A chuva dá cor, cheiro e significado às coisas. É impressionante como uma simples chuva muda o tom de paisagens inteiras. Essa água vinda das nuvens guarda um mistério – serão as pinceladas do criador reavivando a criação? Sinto que é na chuva que Deus está mais próximo. É uma forma dele se fazer presente e tocar sua obra sem causar alardes. Adoça os frutos, dá folhas novas, alimenta os rios, germina as sementes, lava as urucubacas, perfuma, renova o espírito.

Na chuva cada milímetro de matéria ganha intensidade e beleza. A chuva tem algo de dramático em seu espetáculo, que é feito naturalmente de quedas. A maioria dos filmes aproveita da chuva para emocionar o telespectador. “Singin' in the Rain” é um exemplo disso. A cena em que o personagem interpretado por Gene Kelly canta e dança na chuva mexe com qualquer um. É o milagre da chuva, que revira emoções dentro e fora de nós. Quem nunca se lembra de um fato marcante, um beijo, por exemplo, sob chuva?
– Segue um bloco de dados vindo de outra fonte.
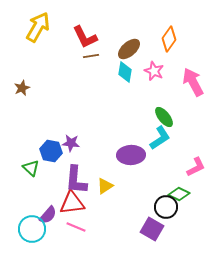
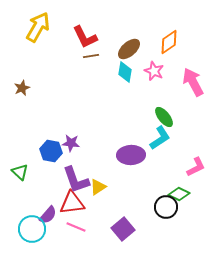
orange diamond: moved 3 px down; rotated 20 degrees clockwise
green triangle: moved 11 px left, 4 px down
purple L-shape: rotated 24 degrees counterclockwise
yellow triangle: moved 7 px left, 1 px down
purple square: moved 29 px left; rotated 20 degrees clockwise
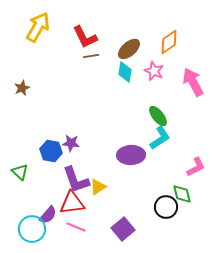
green ellipse: moved 6 px left, 1 px up
green diamond: moved 3 px right; rotated 50 degrees clockwise
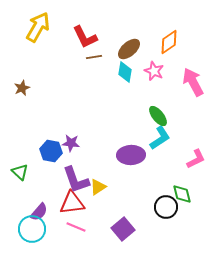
brown line: moved 3 px right, 1 px down
pink L-shape: moved 8 px up
purple semicircle: moved 9 px left, 3 px up
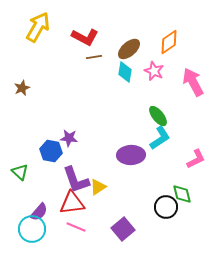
red L-shape: rotated 36 degrees counterclockwise
purple star: moved 2 px left, 5 px up
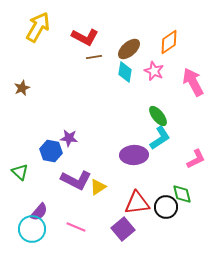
purple ellipse: moved 3 px right
purple L-shape: rotated 44 degrees counterclockwise
red triangle: moved 65 px right
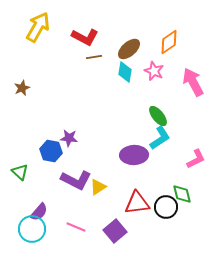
purple square: moved 8 px left, 2 px down
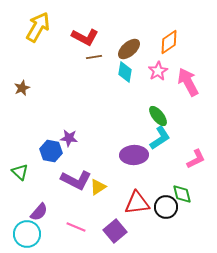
pink star: moved 4 px right; rotated 18 degrees clockwise
pink arrow: moved 5 px left
cyan circle: moved 5 px left, 5 px down
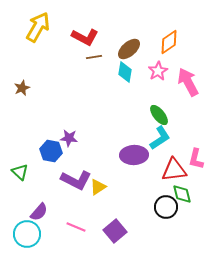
green ellipse: moved 1 px right, 1 px up
pink L-shape: rotated 130 degrees clockwise
red triangle: moved 37 px right, 33 px up
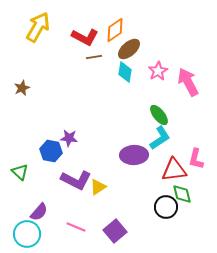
orange diamond: moved 54 px left, 12 px up
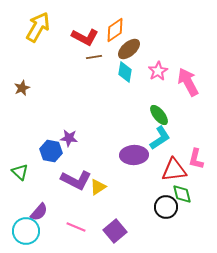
cyan circle: moved 1 px left, 3 px up
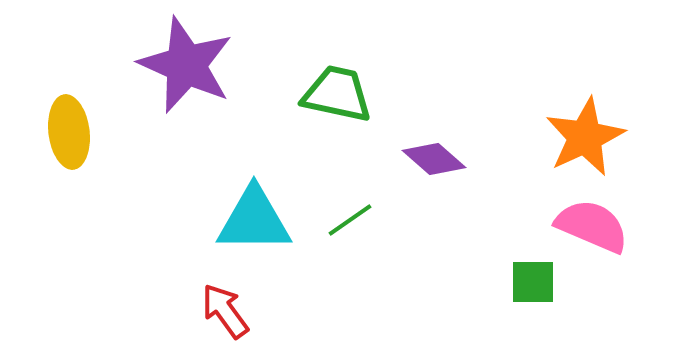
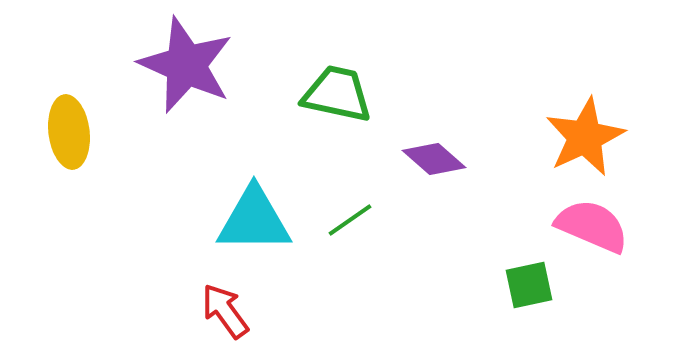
green square: moved 4 px left, 3 px down; rotated 12 degrees counterclockwise
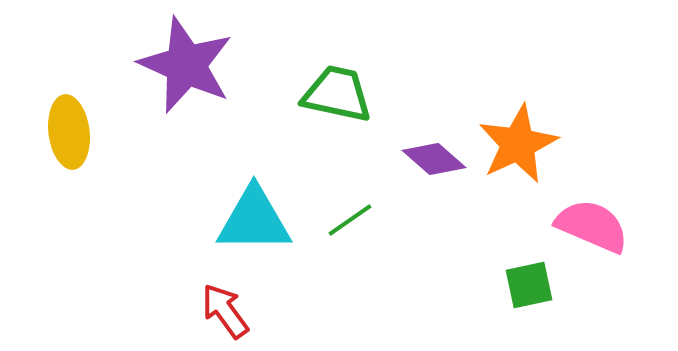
orange star: moved 67 px left, 7 px down
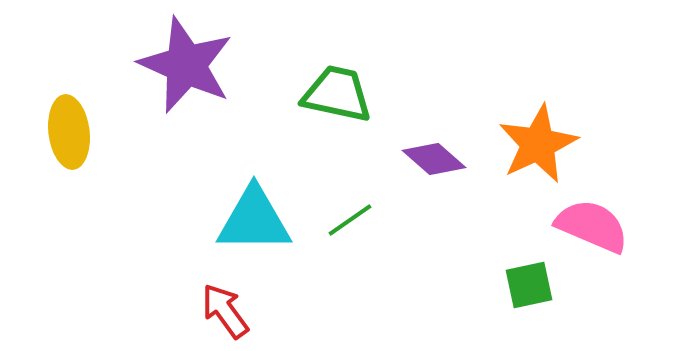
orange star: moved 20 px right
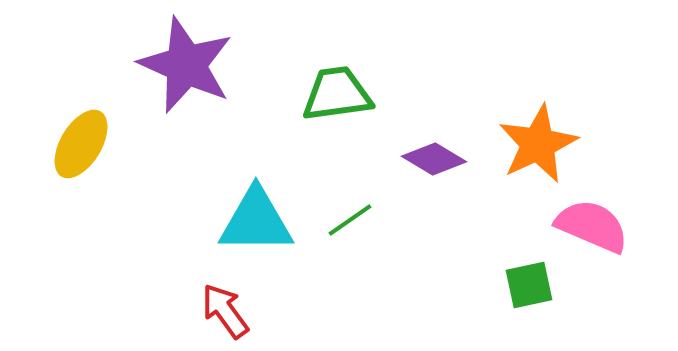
green trapezoid: rotated 20 degrees counterclockwise
yellow ellipse: moved 12 px right, 12 px down; rotated 38 degrees clockwise
purple diamond: rotated 10 degrees counterclockwise
cyan triangle: moved 2 px right, 1 px down
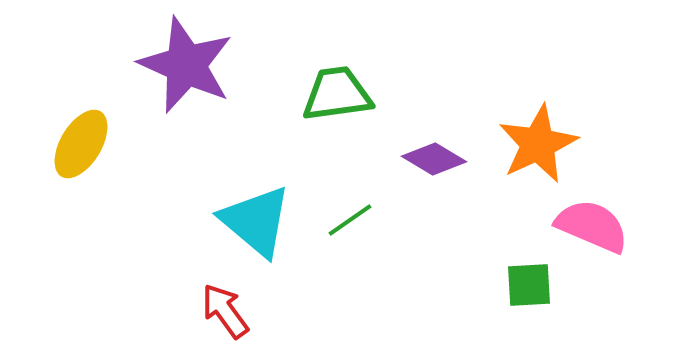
cyan triangle: rotated 40 degrees clockwise
green square: rotated 9 degrees clockwise
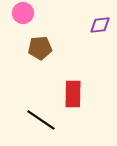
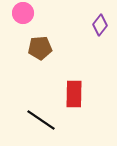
purple diamond: rotated 45 degrees counterclockwise
red rectangle: moved 1 px right
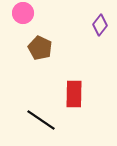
brown pentagon: rotated 30 degrees clockwise
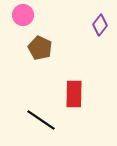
pink circle: moved 2 px down
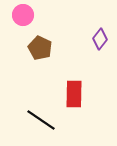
purple diamond: moved 14 px down
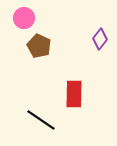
pink circle: moved 1 px right, 3 px down
brown pentagon: moved 1 px left, 2 px up
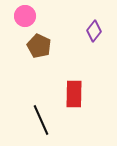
pink circle: moved 1 px right, 2 px up
purple diamond: moved 6 px left, 8 px up
black line: rotated 32 degrees clockwise
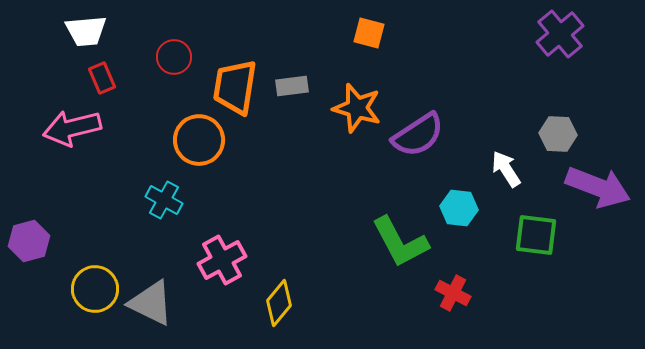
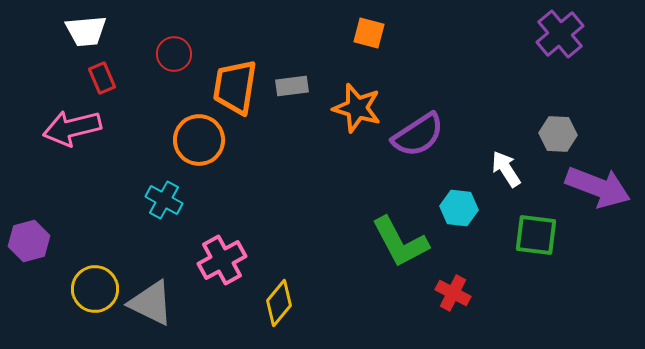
red circle: moved 3 px up
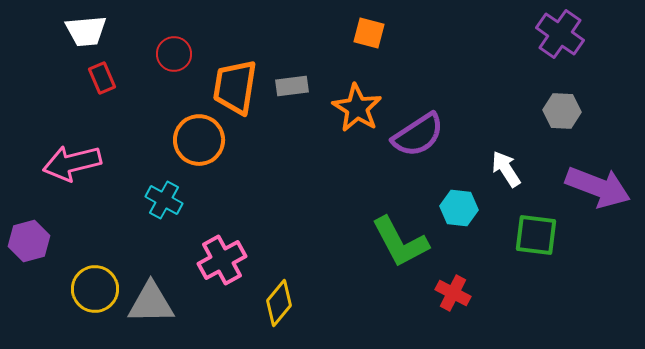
purple cross: rotated 15 degrees counterclockwise
orange star: rotated 15 degrees clockwise
pink arrow: moved 35 px down
gray hexagon: moved 4 px right, 23 px up
gray triangle: rotated 27 degrees counterclockwise
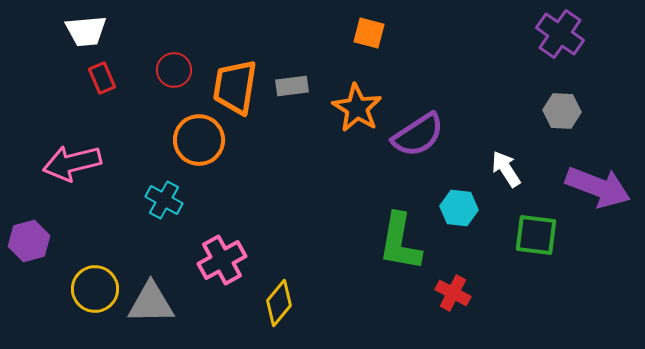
red circle: moved 16 px down
green L-shape: rotated 38 degrees clockwise
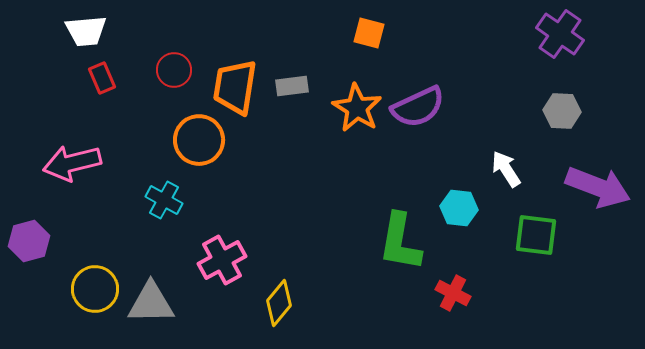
purple semicircle: moved 28 px up; rotated 8 degrees clockwise
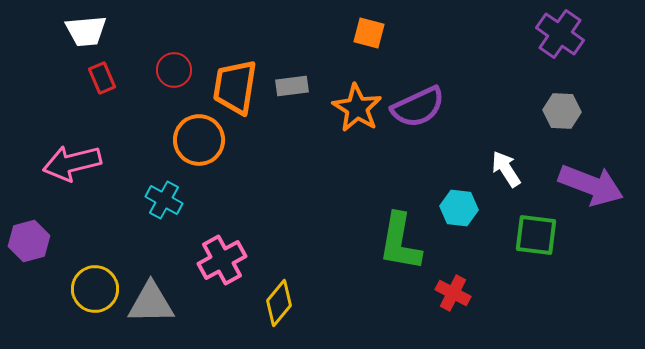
purple arrow: moved 7 px left, 2 px up
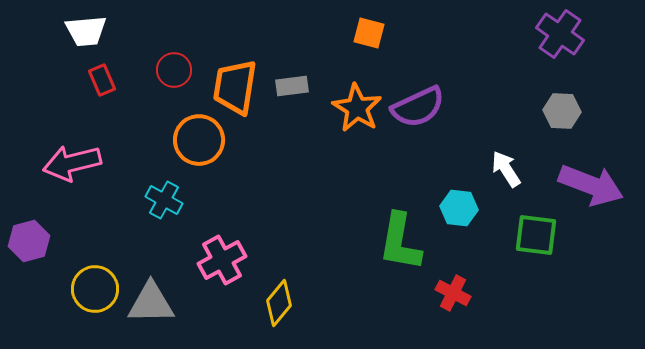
red rectangle: moved 2 px down
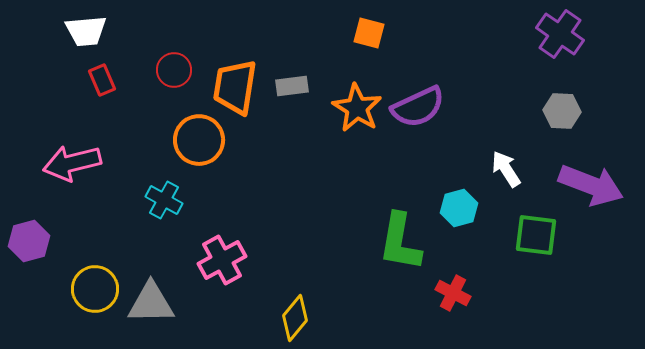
cyan hexagon: rotated 21 degrees counterclockwise
yellow diamond: moved 16 px right, 15 px down
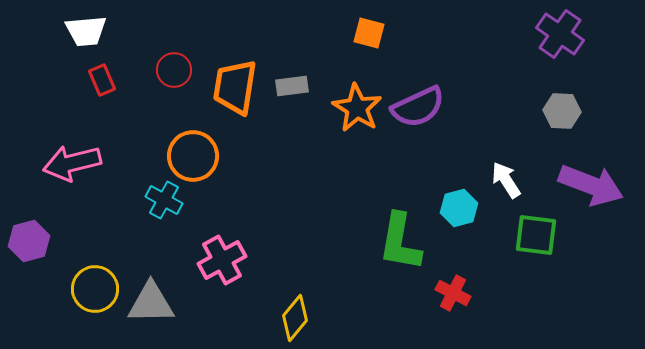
orange circle: moved 6 px left, 16 px down
white arrow: moved 11 px down
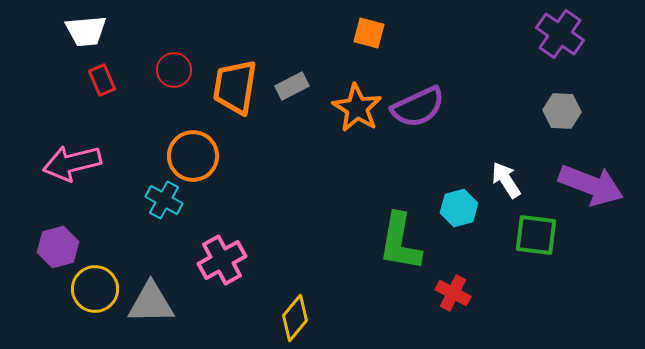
gray rectangle: rotated 20 degrees counterclockwise
purple hexagon: moved 29 px right, 6 px down
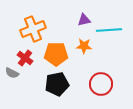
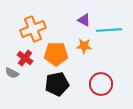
purple triangle: rotated 40 degrees clockwise
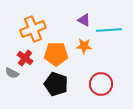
black pentagon: moved 1 px left; rotated 30 degrees clockwise
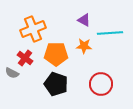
cyan line: moved 1 px right, 3 px down
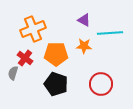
gray semicircle: moved 1 px right; rotated 80 degrees clockwise
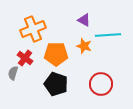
cyan line: moved 2 px left, 2 px down
orange star: rotated 14 degrees clockwise
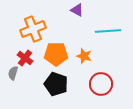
purple triangle: moved 7 px left, 10 px up
cyan line: moved 4 px up
orange star: moved 10 px down
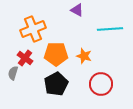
cyan line: moved 2 px right, 2 px up
black pentagon: rotated 25 degrees clockwise
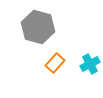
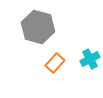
cyan cross: moved 5 px up
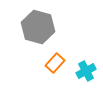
cyan cross: moved 4 px left, 12 px down
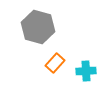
cyan cross: rotated 24 degrees clockwise
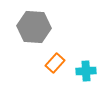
gray hexagon: moved 4 px left; rotated 12 degrees counterclockwise
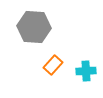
orange rectangle: moved 2 px left, 2 px down
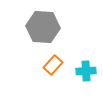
gray hexagon: moved 9 px right
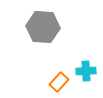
orange rectangle: moved 6 px right, 17 px down
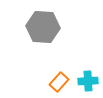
cyan cross: moved 2 px right, 10 px down
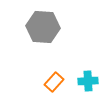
orange rectangle: moved 5 px left
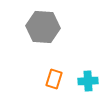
orange rectangle: moved 3 px up; rotated 24 degrees counterclockwise
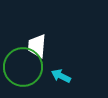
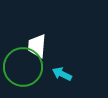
cyan arrow: moved 1 px right, 2 px up
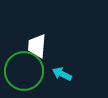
green circle: moved 1 px right, 4 px down
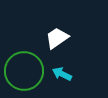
white trapezoid: moved 20 px right, 8 px up; rotated 50 degrees clockwise
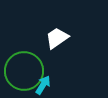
cyan arrow: moved 19 px left, 11 px down; rotated 96 degrees clockwise
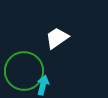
cyan arrow: rotated 18 degrees counterclockwise
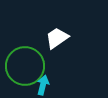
green circle: moved 1 px right, 5 px up
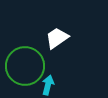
cyan arrow: moved 5 px right
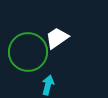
green circle: moved 3 px right, 14 px up
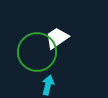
green circle: moved 9 px right
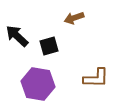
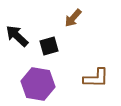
brown arrow: moved 1 px left; rotated 30 degrees counterclockwise
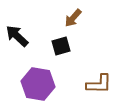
black square: moved 12 px right
brown L-shape: moved 3 px right, 6 px down
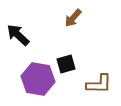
black arrow: moved 1 px right, 1 px up
black square: moved 5 px right, 18 px down
purple hexagon: moved 5 px up
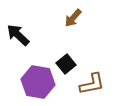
black square: rotated 24 degrees counterclockwise
purple hexagon: moved 3 px down
brown L-shape: moved 7 px left; rotated 12 degrees counterclockwise
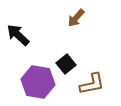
brown arrow: moved 3 px right
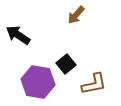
brown arrow: moved 3 px up
black arrow: rotated 10 degrees counterclockwise
brown L-shape: moved 2 px right
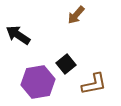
purple hexagon: rotated 20 degrees counterclockwise
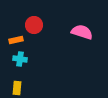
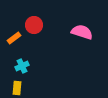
orange rectangle: moved 2 px left, 2 px up; rotated 24 degrees counterclockwise
cyan cross: moved 2 px right, 7 px down; rotated 32 degrees counterclockwise
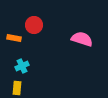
pink semicircle: moved 7 px down
orange rectangle: rotated 48 degrees clockwise
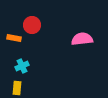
red circle: moved 2 px left
pink semicircle: rotated 25 degrees counterclockwise
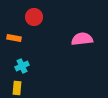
red circle: moved 2 px right, 8 px up
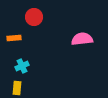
orange rectangle: rotated 16 degrees counterclockwise
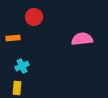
orange rectangle: moved 1 px left
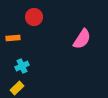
pink semicircle: rotated 130 degrees clockwise
yellow rectangle: rotated 40 degrees clockwise
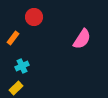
orange rectangle: rotated 48 degrees counterclockwise
yellow rectangle: moved 1 px left
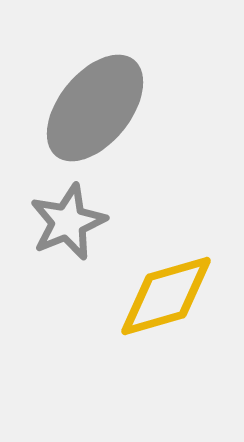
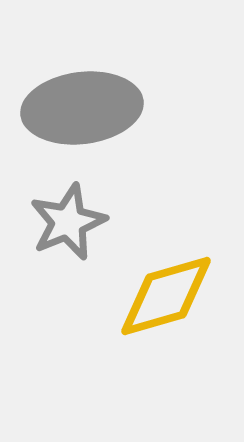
gray ellipse: moved 13 px left; rotated 44 degrees clockwise
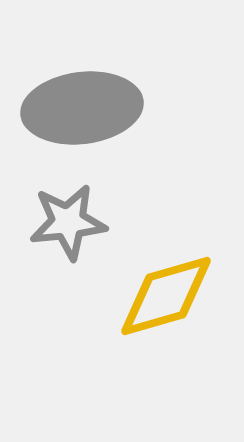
gray star: rotated 16 degrees clockwise
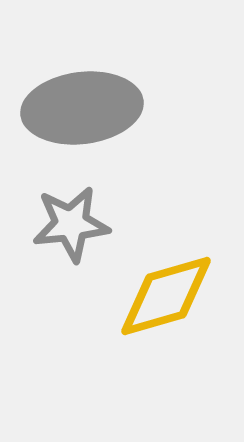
gray star: moved 3 px right, 2 px down
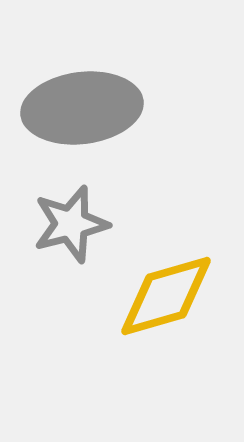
gray star: rotated 8 degrees counterclockwise
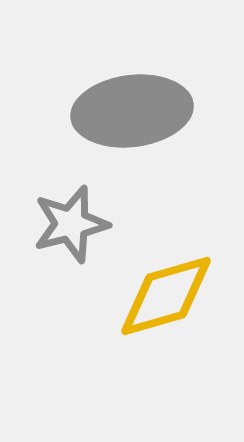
gray ellipse: moved 50 px right, 3 px down
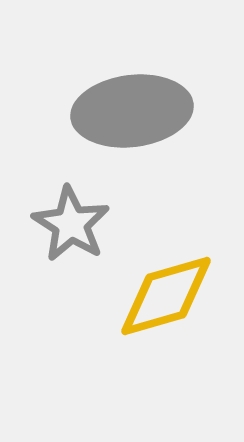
gray star: rotated 26 degrees counterclockwise
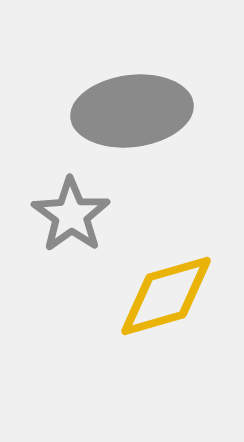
gray star: moved 9 px up; rotated 4 degrees clockwise
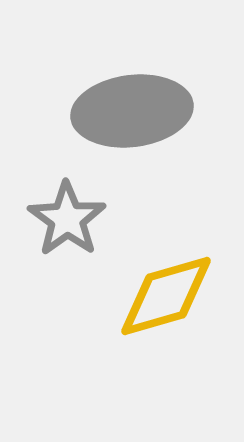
gray star: moved 4 px left, 4 px down
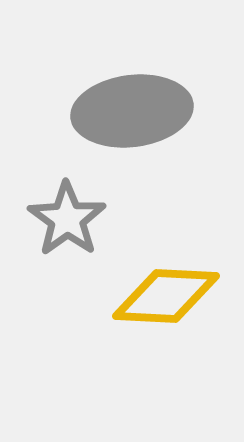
yellow diamond: rotated 19 degrees clockwise
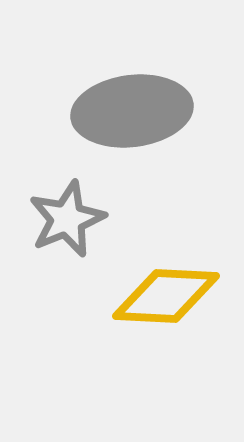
gray star: rotated 14 degrees clockwise
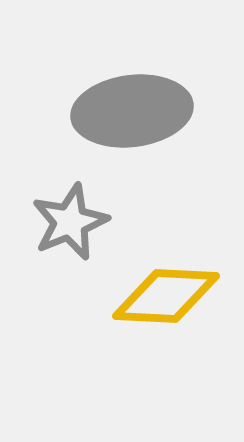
gray star: moved 3 px right, 3 px down
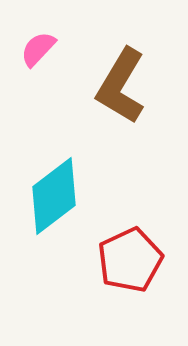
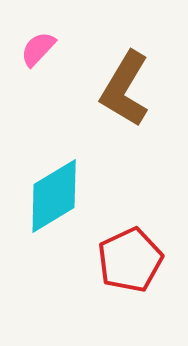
brown L-shape: moved 4 px right, 3 px down
cyan diamond: rotated 6 degrees clockwise
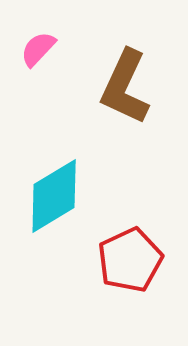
brown L-shape: moved 2 px up; rotated 6 degrees counterclockwise
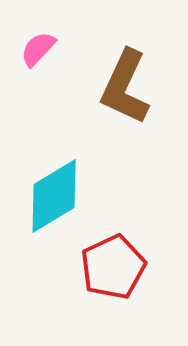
red pentagon: moved 17 px left, 7 px down
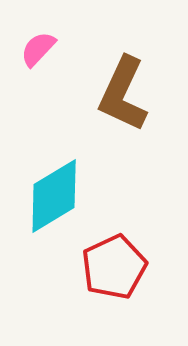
brown L-shape: moved 2 px left, 7 px down
red pentagon: moved 1 px right
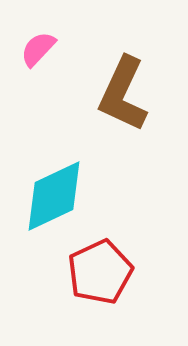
cyan diamond: rotated 6 degrees clockwise
red pentagon: moved 14 px left, 5 px down
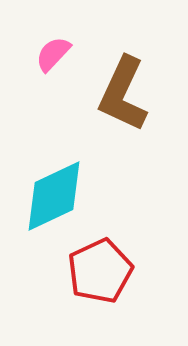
pink semicircle: moved 15 px right, 5 px down
red pentagon: moved 1 px up
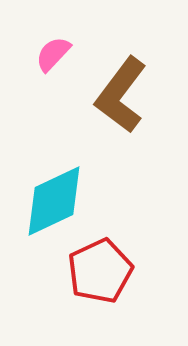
brown L-shape: moved 2 px left, 1 px down; rotated 12 degrees clockwise
cyan diamond: moved 5 px down
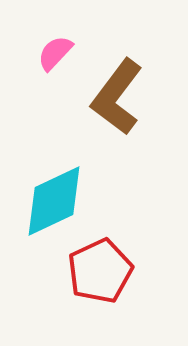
pink semicircle: moved 2 px right, 1 px up
brown L-shape: moved 4 px left, 2 px down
O problema é que hoje as pessoas já não se entregam à chuva. Não posso me molhar porque vou chegar molhado no trabalho, vou desmanchar o penteado, vou estragar o sapato, vou pegar um resfriado, vou borrar a maquiagem... Além de fugir da chuva, muitos ainda a associam somente a eventos negativos, como enchentes e desmoronamentos. A chuva, que é a materialização diária de Deus em algum lugar do mundo, pingo a pingo, já não é bem-vinda como no tempo em que era recebida com danças e cantorias.

Sinto-me cada vez mais solitário nesse ofício de tomar chuva como quem toma seu drinque predileto.